Assignment:
Repeat every entry below exactly.
----------
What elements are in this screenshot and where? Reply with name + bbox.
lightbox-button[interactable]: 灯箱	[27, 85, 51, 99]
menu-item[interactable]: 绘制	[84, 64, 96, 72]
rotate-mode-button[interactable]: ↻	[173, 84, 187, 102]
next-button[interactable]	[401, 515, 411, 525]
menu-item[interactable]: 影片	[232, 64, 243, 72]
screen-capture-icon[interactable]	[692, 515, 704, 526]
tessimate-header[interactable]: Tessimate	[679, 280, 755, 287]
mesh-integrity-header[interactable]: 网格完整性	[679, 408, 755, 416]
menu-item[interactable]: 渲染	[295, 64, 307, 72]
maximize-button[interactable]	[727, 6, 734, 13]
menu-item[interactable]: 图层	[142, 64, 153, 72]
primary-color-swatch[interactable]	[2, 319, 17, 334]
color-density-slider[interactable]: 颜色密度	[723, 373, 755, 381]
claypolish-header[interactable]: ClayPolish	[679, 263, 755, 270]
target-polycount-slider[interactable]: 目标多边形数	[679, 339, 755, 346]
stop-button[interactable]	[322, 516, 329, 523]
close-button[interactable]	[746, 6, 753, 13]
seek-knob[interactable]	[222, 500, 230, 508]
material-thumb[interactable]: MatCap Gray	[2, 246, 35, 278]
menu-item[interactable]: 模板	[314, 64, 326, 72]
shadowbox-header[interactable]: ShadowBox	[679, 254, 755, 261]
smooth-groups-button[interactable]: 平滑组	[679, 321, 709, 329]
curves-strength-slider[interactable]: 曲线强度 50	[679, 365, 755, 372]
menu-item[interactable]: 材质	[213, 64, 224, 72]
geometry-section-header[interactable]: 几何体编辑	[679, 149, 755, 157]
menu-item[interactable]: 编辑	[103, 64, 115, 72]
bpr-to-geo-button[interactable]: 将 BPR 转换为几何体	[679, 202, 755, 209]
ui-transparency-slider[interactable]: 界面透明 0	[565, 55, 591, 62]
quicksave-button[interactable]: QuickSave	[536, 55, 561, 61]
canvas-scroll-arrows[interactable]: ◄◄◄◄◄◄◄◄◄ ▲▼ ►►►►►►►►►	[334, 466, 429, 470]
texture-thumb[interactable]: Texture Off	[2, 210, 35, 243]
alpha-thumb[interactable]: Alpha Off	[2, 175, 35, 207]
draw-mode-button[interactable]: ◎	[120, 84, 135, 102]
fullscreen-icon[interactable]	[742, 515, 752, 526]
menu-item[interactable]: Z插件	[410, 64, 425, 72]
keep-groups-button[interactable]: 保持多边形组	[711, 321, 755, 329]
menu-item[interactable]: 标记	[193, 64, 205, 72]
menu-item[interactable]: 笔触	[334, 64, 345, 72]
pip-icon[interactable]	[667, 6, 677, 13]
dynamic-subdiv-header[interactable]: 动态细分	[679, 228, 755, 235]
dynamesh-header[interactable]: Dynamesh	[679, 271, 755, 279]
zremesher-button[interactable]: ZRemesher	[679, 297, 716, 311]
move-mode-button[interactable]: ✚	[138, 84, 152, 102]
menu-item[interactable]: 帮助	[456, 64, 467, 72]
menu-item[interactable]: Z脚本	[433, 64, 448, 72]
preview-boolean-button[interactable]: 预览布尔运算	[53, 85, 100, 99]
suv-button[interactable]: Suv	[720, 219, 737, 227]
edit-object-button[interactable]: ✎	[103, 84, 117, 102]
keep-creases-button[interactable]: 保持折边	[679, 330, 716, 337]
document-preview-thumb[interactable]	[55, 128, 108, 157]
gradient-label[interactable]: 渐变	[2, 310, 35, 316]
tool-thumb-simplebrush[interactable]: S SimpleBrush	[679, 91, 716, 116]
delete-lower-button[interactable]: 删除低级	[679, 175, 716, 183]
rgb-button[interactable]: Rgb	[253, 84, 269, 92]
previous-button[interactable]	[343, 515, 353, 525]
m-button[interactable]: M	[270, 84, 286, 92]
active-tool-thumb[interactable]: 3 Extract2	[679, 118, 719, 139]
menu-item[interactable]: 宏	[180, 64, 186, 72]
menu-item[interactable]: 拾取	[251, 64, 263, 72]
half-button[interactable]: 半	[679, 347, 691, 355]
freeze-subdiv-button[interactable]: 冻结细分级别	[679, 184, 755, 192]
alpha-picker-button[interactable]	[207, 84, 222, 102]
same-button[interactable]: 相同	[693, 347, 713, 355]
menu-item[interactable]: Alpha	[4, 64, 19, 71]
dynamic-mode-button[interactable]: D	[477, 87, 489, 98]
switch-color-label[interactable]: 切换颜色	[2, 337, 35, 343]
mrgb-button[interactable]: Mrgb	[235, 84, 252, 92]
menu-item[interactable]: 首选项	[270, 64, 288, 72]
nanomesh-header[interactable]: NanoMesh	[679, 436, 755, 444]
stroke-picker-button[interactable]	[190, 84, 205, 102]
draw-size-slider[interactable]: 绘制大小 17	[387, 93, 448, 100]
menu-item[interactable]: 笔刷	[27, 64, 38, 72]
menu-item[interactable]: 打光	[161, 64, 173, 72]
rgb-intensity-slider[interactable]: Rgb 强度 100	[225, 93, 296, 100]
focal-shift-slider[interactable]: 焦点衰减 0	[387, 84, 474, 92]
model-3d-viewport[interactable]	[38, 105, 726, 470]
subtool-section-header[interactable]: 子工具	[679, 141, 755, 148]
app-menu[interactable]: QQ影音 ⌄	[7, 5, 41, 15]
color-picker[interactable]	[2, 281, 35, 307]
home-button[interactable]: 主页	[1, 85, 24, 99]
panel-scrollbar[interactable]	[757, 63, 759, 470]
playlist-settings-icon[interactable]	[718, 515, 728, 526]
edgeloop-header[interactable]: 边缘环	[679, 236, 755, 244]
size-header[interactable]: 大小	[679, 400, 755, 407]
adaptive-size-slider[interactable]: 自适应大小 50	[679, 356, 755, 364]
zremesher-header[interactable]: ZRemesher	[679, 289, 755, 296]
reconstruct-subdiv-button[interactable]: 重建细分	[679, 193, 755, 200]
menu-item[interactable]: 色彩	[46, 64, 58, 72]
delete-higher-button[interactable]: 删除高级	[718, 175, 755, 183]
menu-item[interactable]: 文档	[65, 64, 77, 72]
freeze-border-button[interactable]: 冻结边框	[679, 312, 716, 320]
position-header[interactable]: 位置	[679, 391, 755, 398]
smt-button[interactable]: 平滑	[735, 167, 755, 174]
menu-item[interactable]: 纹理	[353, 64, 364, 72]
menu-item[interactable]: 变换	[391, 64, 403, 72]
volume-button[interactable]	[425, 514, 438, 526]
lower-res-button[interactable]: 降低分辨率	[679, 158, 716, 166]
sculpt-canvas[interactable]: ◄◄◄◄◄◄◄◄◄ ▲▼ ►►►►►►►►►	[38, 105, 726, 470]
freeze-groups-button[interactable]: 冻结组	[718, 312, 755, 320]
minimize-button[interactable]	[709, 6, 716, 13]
----------
Your solution:
What elements are in this screenshot and where? Reply with name + bbox.
lightbox-button[interactable]: 灯箱	[27, 85, 51, 99]
menu-item[interactable]: 绘制	[84, 64, 96, 72]
rotate-mode-button[interactable]: ↻	[173, 84, 187, 102]
next-button[interactable]	[401, 515, 411, 525]
menu-item[interactable]: 影片	[232, 64, 243, 72]
screen-capture-icon[interactable]	[692, 515, 704, 526]
tessimate-header[interactable]: Tessimate	[679, 280, 755, 287]
mesh-integrity-header[interactable]: 网格完整性	[679, 408, 755, 416]
menu-item[interactable]: 渲染	[295, 64, 307, 72]
maximize-button[interactable]	[727, 6, 734, 13]
menu-item[interactable]: 图层	[142, 64, 153, 72]
primary-color-swatch[interactable]	[2, 319, 17, 334]
color-density-slider[interactable]: 颜色密度	[723, 373, 755, 381]
claypolish-header[interactable]: ClayPolish	[679, 263, 755, 270]
target-polycount-slider[interactable]: 目标多边形数	[679, 339, 755, 346]
stop-button[interactable]	[322, 516, 329, 523]
close-button[interactable]	[746, 6, 753, 13]
seek-knob[interactable]	[222, 500, 230, 508]
material-thumb[interactable]: MatCap Gray	[2, 246, 35, 278]
menu-item[interactable]: 模板	[314, 64, 326, 72]
shadowbox-header[interactable]: ShadowBox	[679, 254, 755, 261]
smooth-groups-button[interactable]: 平滑组	[679, 321, 709, 329]
curves-strength-slider[interactable]: 曲线强度 50	[679, 365, 755, 372]
menu-item[interactable]: 材质	[213, 64, 224, 72]
geometry-section-header[interactable]: 几何体编辑	[679, 149, 755, 157]
menu-item[interactable]: 编辑	[103, 64, 115, 72]
bpr-to-geo-button[interactable]: 将 BPR 转换为几何体	[679, 202, 755, 209]
ui-transparency-slider[interactable]: 界面透明 0	[565, 55, 591, 62]
quicksave-button[interactable]: QuickSave	[536, 55, 561, 61]
canvas-scroll-arrows[interactable]: ◄◄◄◄◄◄◄◄◄ ▲▼ ►►►►►►►►►	[334, 466, 429, 470]
texture-thumb[interactable]: Texture Off	[2, 210, 35, 243]
alpha-thumb[interactable]: Alpha Off	[2, 175, 35, 207]
draw-mode-button[interactable]: ◎	[120, 84, 135, 102]
fullscreen-icon[interactable]	[742, 515, 752, 526]
menu-item[interactable]: Z插件	[410, 64, 425, 72]
keep-groups-button[interactable]: 保持多边形组	[711, 321, 755, 329]
menu-item[interactable]: 标记	[193, 64, 205, 72]
menu-item[interactable]: 笔触	[334, 64, 345, 72]
pip-icon[interactable]	[667, 6, 677, 13]
dynamic-subdiv-header[interactable]: 动态细分	[679, 228, 755, 235]
dynamesh-header[interactable]: Dynamesh	[679, 271, 755, 279]
zremesher-button[interactable]: ZRemesher	[679, 297, 716, 311]
move-mode-button[interactable]: ✚	[138, 84, 152, 102]
menu-item[interactable]: 帮助	[456, 64, 467, 72]
menu-item[interactable]: Z脚本	[433, 64, 448, 72]
preview-boolean-button[interactable]: 预览布尔运算	[53, 85, 100, 99]
suv-button[interactable]: Suv	[720, 219, 737, 227]
edit-object-button[interactable]: ✎	[103, 84, 117, 102]
keep-creases-button[interactable]: 保持折边	[679, 330, 716, 337]
document-preview-thumb[interactable]	[55, 128, 108, 157]
gradient-label[interactable]: 渐变	[2, 310, 35, 316]
tool-thumb-simplebrush[interactable]: S SimpleBrush	[679, 91, 716, 116]
delete-lower-button[interactable]: 删除低级	[679, 175, 716, 183]
rgb-button[interactable]: Rgb	[253, 84, 269, 92]
previous-button[interactable]	[343, 515, 353, 525]
m-button[interactable]: M	[270, 84, 286, 92]
active-tool-thumb[interactable]: 3 Extract2	[679, 118, 719, 139]
menu-item[interactable]: 宏	[180, 64, 186, 72]
menu-item[interactable]: 拾取	[251, 64, 263, 72]
half-button[interactable]: 半	[679, 347, 691, 355]
freeze-subdiv-button[interactable]: 冻结细分级别	[679, 184, 755, 192]
alpha-picker-button[interactable]	[207, 84, 222, 102]
same-button[interactable]: 相同	[693, 347, 713, 355]
menu-item[interactable]: Alpha	[4, 64, 19, 71]
dynamic-mode-button[interactable]: D	[477, 87, 489, 98]
switch-color-label[interactable]: 切换颜色	[2, 337, 35, 343]
mrgb-button[interactable]: Mrgb	[235, 84, 252, 92]
menu-item[interactable]: 首选项	[270, 64, 288, 72]
nanomesh-header[interactable]: NanoMesh	[679, 436, 755, 444]
stroke-picker-button[interactable]	[190, 84, 205, 102]
draw-size-slider[interactable]: 绘制大小 17	[387, 93, 448, 100]
menu-item[interactable]: 笔刷	[27, 64, 38, 72]
menu-item[interactable]: 打光	[161, 64, 173, 72]
rgb-intensity-slider[interactable]: Rgb 强度 100	[225, 93, 296, 100]
focal-shift-slider[interactable]: 焦点衰减 0	[387, 84, 474, 92]
model-3d-viewport[interactable]	[38, 105, 726, 470]
subtool-section-header[interactable]: 子工具	[679, 141, 755, 148]
app-menu[interactable]: QQ影音 ⌄	[7, 5, 41, 15]
color-picker[interactable]	[2, 281, 35, 307]
home-button[interactable]: 主页	[1, 85, 24, 99]
panel-scrollbar[interactable]	[757, 63, 759, 470]
playlist-settings-icon[interactable]	[718, 515, 728, 526]
edgeloop-header[interactable]: 边缘环	[679, 236, 755, 244]
size-header[interactable]: 大小	[679, 400, 755, 407]
adaptive-size-slider[interactable]: 自适应大小 50	[679, 356, 755, 364]
zremesher-header[interactable]: ZRemesher	[679, 289, 755, 296]
reconstruct-subdiv-button[interactable]: 重建细分	[679, 193, 755, 200]
menu-item[interactable]: 色彩	[46, 64, 58, 72]
delete-higher-button[interactable]: 删除高级	[718, 175, 755, 183]
menu-item[interactable]: 文档	[65, 64, 77, 72]
freeze-border-button[interactable]: 冻结边框	[679, 312, 716, 320]
position-header[interactable]: 位置	[679, 391, 755, 398]
smt-button[interactable]: 平滑	[735, 167, 755, 174]
menu-item[interactable]: 纹理	[353, 64, 364, 72]
menu-item[interactable]: 变换	[391, 64, 403, 72]
volume-button[interactable]	[425, 514, 438, 526]
lower-res-button[interactable]: 降低分辨率	[679, 158, 716, 166]
sculpt-canvas[interactable]: ◄◄◄◄◄◄◄◄◄ ▲▼ ►►►►►►►►►	[38, 105, 726, 470]
freeze-groups-button[interactable]: 冻结组	[718, 312, 755, 320]
minimize-button[interactable]	[709, 6, 716, 13]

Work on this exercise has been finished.